Comunicado - Acórdão n.º 5/2023
Acórdão nº 5/2023
Processo n.º 5/2023
O Plenário do Tribunal Constitucional decidiu hoje, por maioria, pronunciar-se pela inconstitucionalidade de algumas das normas do Decreto n.º 23/XV da Assembleia da República, cuja fiscalização o Presidente da República lhe havia solicitado.
Na sequência da pronúncia pela inconstitucionalidade constante do Acórdão n.º 123/2021, a Assembleia da República aprovou uma nova versão da lei relativa à morte medicamente assistida não punível. A expectativa do Tribunal era a de que nela tivessem sido introduzidas as modificações insinuadas naquele aresto.
Comprovou o Tribunal que o legislador, tendo embora desenvolvido esforços no sentido da densificação e clarificação de alguns conceitos utilizados na versão anteriormente fiscalizada, optou por ir mais além, alterando em aspetos essenciais o projeto anterior. Ao fazê-lo, a Assembleia da República limitou-se a exercer as competências que a Constituição lhe atribui. Todavia, tal opção teve consequências, pois implicou que o Tribunal, chamado a pronunciar-se e aplicando a Lei Fundamental, houvesse de proceder a uma nova fiscalização, incidindo sobre as normas alteradas que foram objeto do pedido do Presidente da República.
Ao proceder a tal fiscalização, o Tribunal concluiu que, tendo o legislador decidido caracterizar a tipologia de sofrimento através da enumeração de três características («físico, psicológico e espiritual») ligados pela conjunção “e”, são plausíveis e sustentáveis duas interpretações antagónicas deste pressuposto. Assim fazendo, o legislador fez nascer a dúvida, que lhe cabe clarificar, sobre se a exigência é cumulativa (sofrimento físico, mais sofrimento psicológico, mais sofrimento espiritual) ou alternativa (tanto o sofrimento físico, como o psicológico, como o espiritual).
Ou seja: o segmento em análise (“sofrimento físico, psicológico e espiritual”) consente que dele se extraiam legitimamente alternativas interpretativas possíveis e plausíveis que conduzem a resultados práticos antagónicos: i) reservar o acesso à morte medicamente assistida apenas a pessoas que, em virtude de lesão definitiva de gravidade extrema ou doença grave e incurável, relatem um sofrimento de grande intensidade que corresponda cumulativamente às tipologias de sofrimento físico, psicológico e espiritual; ou ii) garantir o acesso à morte medicamente assistida a todas as pessoas que, em consequência de uma das mencionadas situações clínicas, sofram intensamente, seja qual for a tipologia do sofrimento.

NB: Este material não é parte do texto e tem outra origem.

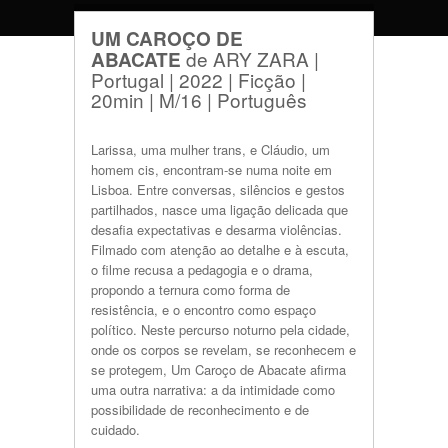
UM CAROÇO DE
de ARY ZARA |
ABACATE
Portugal | 2022 | Ficção |
20min | M/16 | Português
Larissa, uma mulher trans, e Cláudio, um
homem cis, encontram-se numa noite em
Lisboa. Entre conversas, silêncios e gestos
partilhados, nasce uma ligação delicada que
desafia expectativas e desarma violências.
Filmado com atenção ao detalhe e à escuta,
o filme recusa a pedagogia e o drama,
propondo a ternura como forma de
resistência, e o encontro como espaço
político. Neste percurso noturno pela cidade,
onde os corpos se revelam, se reconhecem e
se protegem, Um Caroço de Abacate afirma
uma outra narrativa: a da intimidade como
possibilidade de reconhecimento e de
cuidado.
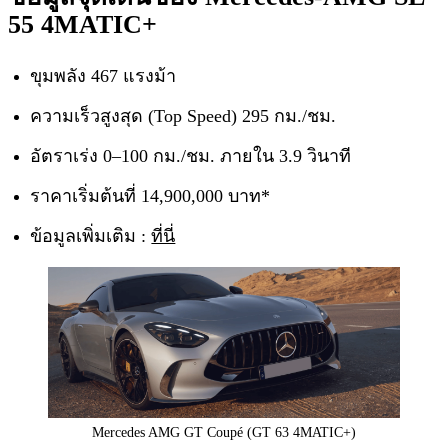
55 4MATIC+
ขุมพลัง 467 แรงม้า
ความเร็วสูงสุด (Top Speed) 295 กม./ชม.
อัตราเร่ง 0–100 กม./ชม. ภายใน 3.9 วินาที
ราคาเริ่มต้นที่ 14,900,000 บาท*
ข้อมูลเพิ่มเติม :
ที่นี่
Mercedes AMG GT Coupé (GT 63 4MATIC+)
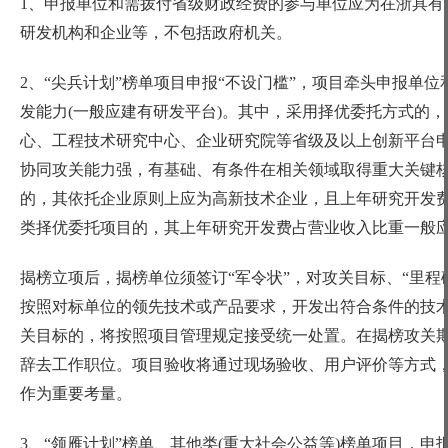
1、申报单位和需拨付省级财政经费的参与单位应为在浙具有
研发机构和企业等，不包括政府机关。
2、“尖兵计划”榜单项目申报“不设门槛”，项目牵头申报单
发能力(一般应建有研发平台)。其中，采用择优委托方式的
心、工程技术研究中心、企业研究院等省级及以上创新平台
协同攻关能力强，有基础、有条件在相关领域取得重大关键
的，其依托企业原则上应为高新技术企业，且上年研究开发费占
类择优委托项目的，其上年研究开发费占营业收入比重一般应不
揭榜立项后，揭榜单位须签订
“军令状”，对攻关目标、“里
按照对标单位的领先技术或产品要求，开发出符合条件的技术
关目标的，将按照项目管理规定接受统一处置。在揭榜攻关期
辞去工作职位。项目验收将通过现场验收、用户评价等方式
作为重要考量。
3、“领雁计划”榜单、其他类(重大社会公益等)榜单项目，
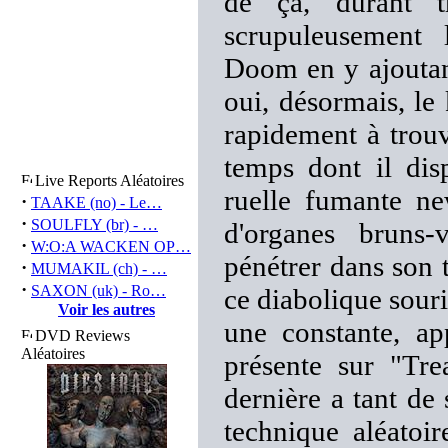
de ça, durant tr
scrupuleusement 
Doom en y ajoutan
oui, désormais, le 
rapidement à trouv
temps dont il di
Live Reports Aléatoires
ruelle fumante ne
·
TAAKE (no) - Le…
·
SOULFLY (br) - …
d'organes bruns
·
W:O:A WACKEN OP…
pénétrer dans son 
·
MUMAKIL (ch) - …
·
SAXON (uk) - Ro…
ce diabolique sour
Voir les autres
une constante, a
DVD Reviews
Aléatoires
présente sur "Tre
dernière a tant de 
technique aléatoir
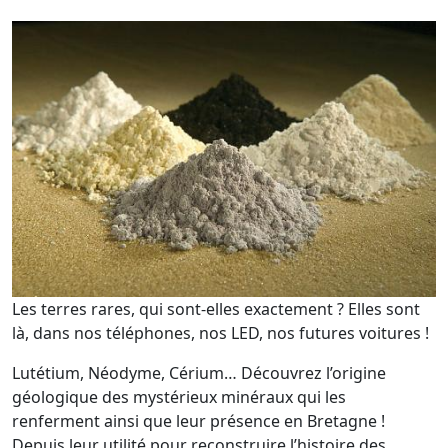
Les terres rares, qui sont-elles exactement ? Elles sont
là, dans nos téléphones, nos LED, nos futures voitures !
Lutétium, Néodyme, Cérium… Découvrez l’origine
géologique des mystérieux minéraux qui les
renferment ainsi que leur présence en Bretagne !
Depuis leur utilité pour reconstruire l’histoire des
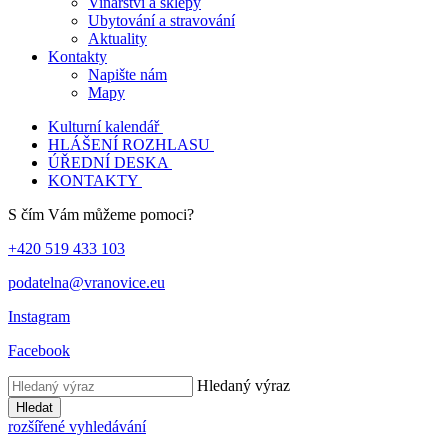
Vinařství a sklepy
Ubytování a stravování
Aktuality
Kontakty
Napište nám
Mapy
Kulturní kalendář
HLÁŠENÍ ROZHLASU
ÚŘEDNÍ DESKA
KONTAKTY
S čím Vám můžeme pomoci?
+420 519 433 103
podatelna@vranovice.eu
Instagram
Facebook
Hledaný výraz
Hledat
rozšířené vyhledávání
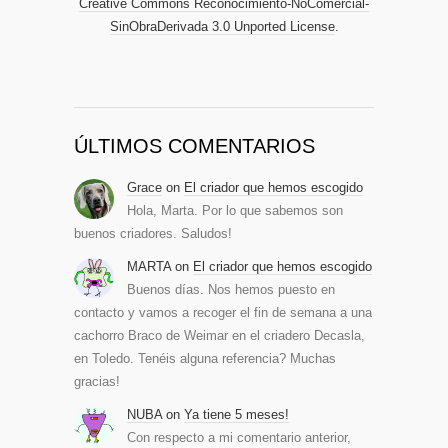
Creative Commons Reconocimiento-NoComercial-
SinObraDerivada 3.0 Unported License
.
ÚLTIMOS COMENTARIOS
Grace
on
El criador que hemos escogido
Hola, Marta. Por lo que sabemos son
buenos criadores. Saludos!
MARTA
on
El criador que hemos escogido
Buenos días. Nos hemos puesto en
contacto y vamos a recoger el fin de semana a una
cachorro Braco de Weimar en el criadero Decasla,
en Toledo. Tenéis alguna referencia? Muchas
gracias!
NUBA
on
Ya tiene 5 meses!
Con respecto a mi comentario anterior,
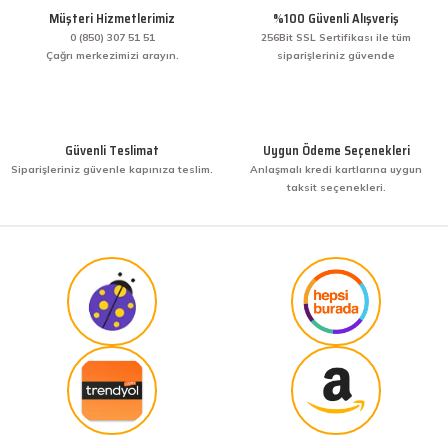
Bir arkadaşımdan tavsiye üzerine ilk defa alış
Müşteri Hizmetlerimiz
%100 Güvenli Alışveriş
veriş yaptım. İşine sahip çıkmak ve işini hakkıyla
yapmak diye buna derim. harikasınız. paketleme,
0 (850) 307 51 51
256Bit SSL Sertifikası ile tüm
hızlı teslimat ve güvenirlik ne derseniz var.
Çağrı merkezimizi arayın.
siparişleriniz güvende
KENAN YAZICI | 02/12/2025
Gönder
Bir arkadaşımdan tavsiye üzerine ilk defa alış
veriş yaptım. İşine sahip çıkmak ve işini hakkıyla
Güvenli Teslimat
Uygun Ödeme Seçenekleri
yapmak diye buna derim. harikasınız. paketleme,
Siparişleriniz güvenle kapınıza teslim.
Anlaşmalı kredi kartlarına uygun
hızlı teslimat ve güvenirlik ne derseniz var.
taksit seçenekleri.
KENAN YAZICI | 02/12/2025
Güvenilir site
K... G... | 09/10/2025
Uygun fiyat,kaliteli ürün
Osman Bilge | 20/06/2025
Kalın misina ile uyumlumudur
Özal Çelik | 05/04/2025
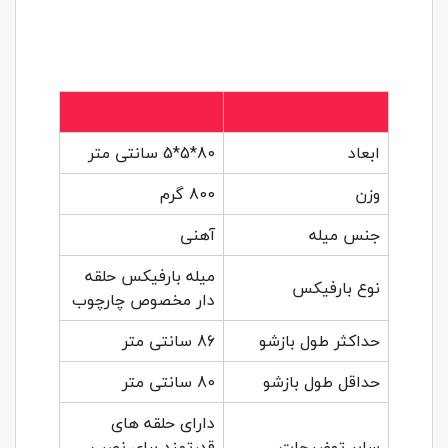
ابعاد
80*5*5 سانتی متر
وزن
800 گرم
جنس میله
آهنی
میله بارفیکس حلقه
نوع بارفیکس
دار مخصوص چارچوب
حداکثر طول بازشو
86 سانتی متر
حداقل طول بازشو
80 سانتی متر
دارای حلقه های
سایر توضیحات
قدرتمند برای نصب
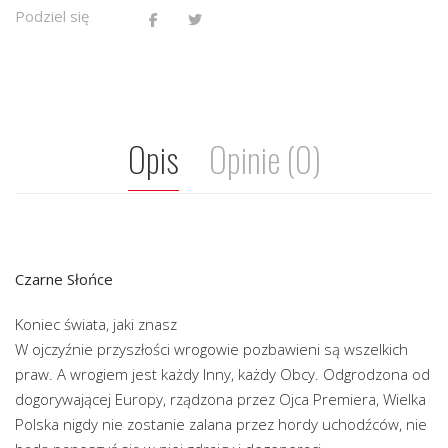
Podziel się
Opis
Opinie (0)
Czarne Słońce
Koniec świata, jaki znasz
W ojczyźnie przyszłości wrogowie pozbawieni są wszelkich
praw. A wrogiem jest każdy Inny, każdy Obcy. Odgrodzona od
dogorywającej Europy, rządzona przez Ojca Premiera, Wielka
Polska nigdy nie zostanie zalana przez hordy uchodźców, nie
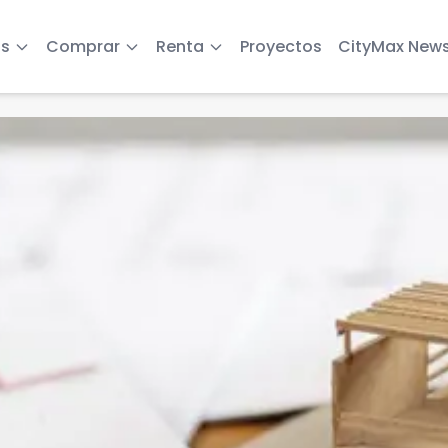
s
Comprar
Renta
Proyectos
CityMax New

Em termos práticos, e a título meramente exemplificativo, está em causa saber se um doente a quem tenha sido diagnosticado um cancro com um prognóstico de esperança de vida muito limitada, ou um doente que padeça de esclerose lateral amiotrófica que não tenham sofrimento físico (vulgarmente entendido como dor) têm ou não acesso à morte medicamente assistida não punível.
Em suma, foi criada, desta forma, uma intolerável indefinição quanto ao exato âmbito de aplicação da nova lei. Recorde-se que considerou o Tribunal que o direito a viver não pode transfigurar-se num dever de viver em quaisquer circunstâncias e que as condições em que é legalmente admissível a morte medicamente assistida têm de ser «claras, antecipáveis e controláveis» (Acórdão n.º 123/2021), cabendo ao legislador defini-las de modo seguro para todos os intervenientes.